Paulson plan euphoria fades: Dow down 373

Surging oil prices, bailout anxiety, the demise of the modern investment bank... It's a wonder the Dow didn't fall even further

Published September 22, 2008 8:43PM (EDT)

How to explain Monday's anxiety attack on Wall Street, with the Dow Industrials closing down 373 points?

Let us count the ways:

  • Oil futures jumped $25 dollars a barrel midway through trading Monday, closing up $16 dollars at $130 -- the biggest jump ever recorded. So much for the relaxation of economic pressures that sub $100-a-barrel oil promised.

  • Goldman Sachs and Morgan Stanley asked permission to change their regulatory status to "bank holding companies." The good news: they will now be constitutionally unable to take on as much risk as before. The bad news: the resounding end to the era of the independent investment bank only underlines how historic current events are. Investors don't seem to appreciate living in interesting times.

  • Wrangling over the the form of the Humongo-Bailout could portend delays in government cavalry coming to the rescue of Wall Street.

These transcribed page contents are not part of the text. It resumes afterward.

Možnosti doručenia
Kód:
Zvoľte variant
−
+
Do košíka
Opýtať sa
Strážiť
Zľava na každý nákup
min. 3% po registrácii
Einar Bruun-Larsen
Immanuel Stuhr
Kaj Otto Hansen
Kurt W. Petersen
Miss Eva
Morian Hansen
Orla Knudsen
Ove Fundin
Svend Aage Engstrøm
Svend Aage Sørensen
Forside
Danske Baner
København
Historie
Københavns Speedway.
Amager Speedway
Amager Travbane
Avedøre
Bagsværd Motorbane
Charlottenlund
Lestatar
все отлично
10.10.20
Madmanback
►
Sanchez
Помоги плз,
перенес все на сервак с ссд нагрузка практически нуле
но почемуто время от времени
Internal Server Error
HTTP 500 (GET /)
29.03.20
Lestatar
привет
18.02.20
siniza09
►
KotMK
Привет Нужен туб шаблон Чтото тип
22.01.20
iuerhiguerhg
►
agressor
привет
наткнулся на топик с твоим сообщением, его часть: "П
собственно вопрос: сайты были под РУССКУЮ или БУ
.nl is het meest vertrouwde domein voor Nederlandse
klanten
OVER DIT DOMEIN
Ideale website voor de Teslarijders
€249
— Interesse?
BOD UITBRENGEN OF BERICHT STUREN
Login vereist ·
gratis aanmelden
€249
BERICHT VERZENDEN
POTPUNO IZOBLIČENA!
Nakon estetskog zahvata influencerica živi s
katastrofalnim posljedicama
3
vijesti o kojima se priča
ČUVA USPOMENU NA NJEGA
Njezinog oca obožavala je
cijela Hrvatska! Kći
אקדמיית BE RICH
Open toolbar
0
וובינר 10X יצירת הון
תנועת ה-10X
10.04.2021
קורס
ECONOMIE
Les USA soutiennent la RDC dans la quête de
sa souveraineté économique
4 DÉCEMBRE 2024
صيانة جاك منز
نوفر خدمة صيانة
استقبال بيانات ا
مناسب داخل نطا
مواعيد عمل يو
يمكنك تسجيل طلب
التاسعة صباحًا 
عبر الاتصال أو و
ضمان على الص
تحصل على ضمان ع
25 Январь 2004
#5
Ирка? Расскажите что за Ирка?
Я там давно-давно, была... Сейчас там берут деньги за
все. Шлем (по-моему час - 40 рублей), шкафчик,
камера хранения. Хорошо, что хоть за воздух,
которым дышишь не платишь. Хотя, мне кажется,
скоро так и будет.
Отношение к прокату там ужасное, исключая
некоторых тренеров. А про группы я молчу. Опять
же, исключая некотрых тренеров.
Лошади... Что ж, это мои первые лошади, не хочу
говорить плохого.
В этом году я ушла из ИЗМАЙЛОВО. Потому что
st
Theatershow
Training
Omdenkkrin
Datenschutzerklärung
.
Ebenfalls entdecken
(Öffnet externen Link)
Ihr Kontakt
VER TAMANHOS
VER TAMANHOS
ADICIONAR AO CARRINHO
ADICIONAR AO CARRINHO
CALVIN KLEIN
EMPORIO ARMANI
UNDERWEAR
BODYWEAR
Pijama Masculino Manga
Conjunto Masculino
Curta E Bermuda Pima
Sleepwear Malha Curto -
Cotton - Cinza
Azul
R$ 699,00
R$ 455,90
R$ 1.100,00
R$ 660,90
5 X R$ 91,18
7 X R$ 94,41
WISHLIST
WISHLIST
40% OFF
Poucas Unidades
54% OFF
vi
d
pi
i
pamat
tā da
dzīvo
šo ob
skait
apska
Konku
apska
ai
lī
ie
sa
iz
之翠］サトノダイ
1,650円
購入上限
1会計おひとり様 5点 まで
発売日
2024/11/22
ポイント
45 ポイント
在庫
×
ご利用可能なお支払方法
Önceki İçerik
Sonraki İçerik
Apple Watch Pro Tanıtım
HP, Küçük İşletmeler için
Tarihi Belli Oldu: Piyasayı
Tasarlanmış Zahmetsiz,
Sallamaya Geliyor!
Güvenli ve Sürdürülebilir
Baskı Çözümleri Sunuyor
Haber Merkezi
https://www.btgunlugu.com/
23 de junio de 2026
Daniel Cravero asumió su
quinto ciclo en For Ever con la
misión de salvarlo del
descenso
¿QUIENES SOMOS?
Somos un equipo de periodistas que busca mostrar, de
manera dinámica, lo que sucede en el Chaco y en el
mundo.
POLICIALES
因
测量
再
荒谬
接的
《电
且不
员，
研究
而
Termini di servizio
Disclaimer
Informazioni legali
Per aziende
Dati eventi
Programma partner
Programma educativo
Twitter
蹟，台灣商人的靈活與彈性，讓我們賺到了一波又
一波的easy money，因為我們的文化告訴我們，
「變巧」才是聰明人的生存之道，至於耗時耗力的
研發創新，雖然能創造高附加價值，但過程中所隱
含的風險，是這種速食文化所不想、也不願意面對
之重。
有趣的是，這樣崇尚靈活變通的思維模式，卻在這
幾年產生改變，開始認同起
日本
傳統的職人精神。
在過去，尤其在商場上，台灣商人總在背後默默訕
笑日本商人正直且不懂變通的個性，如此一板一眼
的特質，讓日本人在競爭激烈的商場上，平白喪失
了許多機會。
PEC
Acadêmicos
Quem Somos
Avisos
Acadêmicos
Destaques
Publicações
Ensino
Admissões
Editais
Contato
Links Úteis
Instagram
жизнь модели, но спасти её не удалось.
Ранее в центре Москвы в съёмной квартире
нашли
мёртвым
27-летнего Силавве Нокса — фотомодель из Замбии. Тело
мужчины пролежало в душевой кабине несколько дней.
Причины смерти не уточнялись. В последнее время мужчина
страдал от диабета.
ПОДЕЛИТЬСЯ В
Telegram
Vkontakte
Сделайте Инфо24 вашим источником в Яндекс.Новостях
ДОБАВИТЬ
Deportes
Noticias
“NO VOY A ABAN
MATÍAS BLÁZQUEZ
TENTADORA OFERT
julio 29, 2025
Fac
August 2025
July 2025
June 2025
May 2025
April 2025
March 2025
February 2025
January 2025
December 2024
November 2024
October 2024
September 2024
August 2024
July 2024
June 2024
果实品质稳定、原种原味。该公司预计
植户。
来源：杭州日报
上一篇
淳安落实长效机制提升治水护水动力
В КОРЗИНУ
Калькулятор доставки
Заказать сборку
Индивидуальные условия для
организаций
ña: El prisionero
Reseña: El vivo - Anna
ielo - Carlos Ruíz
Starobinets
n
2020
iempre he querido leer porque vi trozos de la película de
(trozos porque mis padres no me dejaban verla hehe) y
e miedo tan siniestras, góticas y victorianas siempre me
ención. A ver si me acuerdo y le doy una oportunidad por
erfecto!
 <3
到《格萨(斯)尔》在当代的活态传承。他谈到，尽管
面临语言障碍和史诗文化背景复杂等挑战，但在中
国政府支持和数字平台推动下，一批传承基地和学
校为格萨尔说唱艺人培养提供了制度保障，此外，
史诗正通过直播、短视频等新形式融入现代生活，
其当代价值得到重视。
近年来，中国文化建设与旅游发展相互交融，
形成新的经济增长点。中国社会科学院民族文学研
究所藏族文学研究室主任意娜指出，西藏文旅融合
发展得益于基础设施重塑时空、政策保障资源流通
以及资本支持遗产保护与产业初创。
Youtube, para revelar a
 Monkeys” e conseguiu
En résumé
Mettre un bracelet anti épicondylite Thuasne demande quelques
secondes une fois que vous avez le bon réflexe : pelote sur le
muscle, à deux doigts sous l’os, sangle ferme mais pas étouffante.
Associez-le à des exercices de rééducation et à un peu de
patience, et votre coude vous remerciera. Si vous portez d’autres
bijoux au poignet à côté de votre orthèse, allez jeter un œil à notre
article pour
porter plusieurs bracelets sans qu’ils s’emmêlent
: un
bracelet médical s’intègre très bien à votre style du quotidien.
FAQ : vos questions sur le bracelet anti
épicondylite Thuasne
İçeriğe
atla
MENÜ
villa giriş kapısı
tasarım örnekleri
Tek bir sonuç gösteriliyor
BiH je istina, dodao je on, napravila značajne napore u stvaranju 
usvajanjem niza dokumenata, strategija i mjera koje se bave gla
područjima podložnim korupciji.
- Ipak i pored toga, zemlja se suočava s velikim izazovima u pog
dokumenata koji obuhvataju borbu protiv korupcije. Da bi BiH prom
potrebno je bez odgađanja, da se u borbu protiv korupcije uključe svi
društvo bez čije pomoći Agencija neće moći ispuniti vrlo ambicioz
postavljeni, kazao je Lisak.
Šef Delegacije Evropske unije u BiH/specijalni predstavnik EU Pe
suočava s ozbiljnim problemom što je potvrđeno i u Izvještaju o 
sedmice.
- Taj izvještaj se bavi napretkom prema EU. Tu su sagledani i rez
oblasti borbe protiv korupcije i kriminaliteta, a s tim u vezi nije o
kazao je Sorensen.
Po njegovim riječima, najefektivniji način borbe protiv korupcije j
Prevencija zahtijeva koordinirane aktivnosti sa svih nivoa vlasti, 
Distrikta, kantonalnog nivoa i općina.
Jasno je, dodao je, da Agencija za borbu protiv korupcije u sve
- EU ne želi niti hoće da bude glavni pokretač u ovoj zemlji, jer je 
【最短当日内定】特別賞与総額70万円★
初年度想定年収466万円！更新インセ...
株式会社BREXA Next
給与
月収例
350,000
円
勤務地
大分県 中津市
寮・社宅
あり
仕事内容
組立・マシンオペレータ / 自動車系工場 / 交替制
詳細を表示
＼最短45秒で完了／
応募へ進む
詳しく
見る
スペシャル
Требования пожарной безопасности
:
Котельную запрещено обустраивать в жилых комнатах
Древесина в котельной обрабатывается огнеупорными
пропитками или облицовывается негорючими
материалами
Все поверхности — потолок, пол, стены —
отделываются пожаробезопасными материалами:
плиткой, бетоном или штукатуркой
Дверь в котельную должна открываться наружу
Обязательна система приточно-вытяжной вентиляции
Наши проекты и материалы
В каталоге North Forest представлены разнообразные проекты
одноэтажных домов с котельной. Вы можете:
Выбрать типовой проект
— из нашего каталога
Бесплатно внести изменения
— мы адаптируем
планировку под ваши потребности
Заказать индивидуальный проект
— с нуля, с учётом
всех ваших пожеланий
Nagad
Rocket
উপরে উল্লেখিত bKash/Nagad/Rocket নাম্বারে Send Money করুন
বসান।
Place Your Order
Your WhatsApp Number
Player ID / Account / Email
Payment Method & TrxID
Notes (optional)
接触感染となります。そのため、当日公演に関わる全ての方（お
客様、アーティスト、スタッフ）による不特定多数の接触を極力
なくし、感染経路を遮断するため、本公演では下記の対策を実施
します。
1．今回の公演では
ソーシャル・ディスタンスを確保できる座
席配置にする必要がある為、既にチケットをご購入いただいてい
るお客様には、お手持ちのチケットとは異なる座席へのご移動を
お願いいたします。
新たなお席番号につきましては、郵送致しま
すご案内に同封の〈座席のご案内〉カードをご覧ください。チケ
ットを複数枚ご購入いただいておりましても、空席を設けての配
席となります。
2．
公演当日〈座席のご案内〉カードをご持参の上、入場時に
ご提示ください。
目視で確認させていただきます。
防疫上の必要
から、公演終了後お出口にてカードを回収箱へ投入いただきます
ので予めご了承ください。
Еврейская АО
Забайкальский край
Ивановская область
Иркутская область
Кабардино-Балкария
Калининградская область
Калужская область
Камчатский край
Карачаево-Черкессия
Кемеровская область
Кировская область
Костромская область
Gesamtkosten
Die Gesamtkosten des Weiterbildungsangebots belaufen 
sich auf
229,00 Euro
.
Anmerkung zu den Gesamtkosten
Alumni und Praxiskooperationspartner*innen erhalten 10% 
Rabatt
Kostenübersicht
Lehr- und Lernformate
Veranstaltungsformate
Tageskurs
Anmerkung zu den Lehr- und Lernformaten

  • Nouriel Roubini, who has been right in almost every dire prognostication that the champion doom-and-gloomer has made for the last three years, wrote today in a Financial Times column that hedge funds may be the next link in the chain to go.

The next stage will be a run on thousands of highly leveraged hedge funds. After a brief lock-up period, investors in such funds can redeem their investments on a quarterly basis; thus a bank-like run on hedge funds is highly possible. Hundreds of smaller, younger funds that have taken excessive risks with high leverage and are poorly managed may collapse. A massive shake-out of the bloated hedge fund industry is likely in the next two years.

How the World Works isn't sure how many Wall Street traders read Roubini's column Monday morning, but his point about hedge funds is provocative. Some of the brave souls still making last ditch attempts to defend the front lines of deregulatory ideology have been claiming in recent weeks that unregulated hedge funds have withstood the credit crunch better than regulated entities. (For examples see David Brooks and Tyler Cowen.)

But hedge funds, in aggregate, have been losing money for two years, so they hardly offer a glowing bill of health for deregulation. They're just doing less badly, for now, than anyone else. And at this juncture in the crisis, one would be unwise to bet against Nouriel Roubini.

UPDATE: I originally reported that oil jumped $25 dollars a barrel before closing at $130. That was an intra-day high.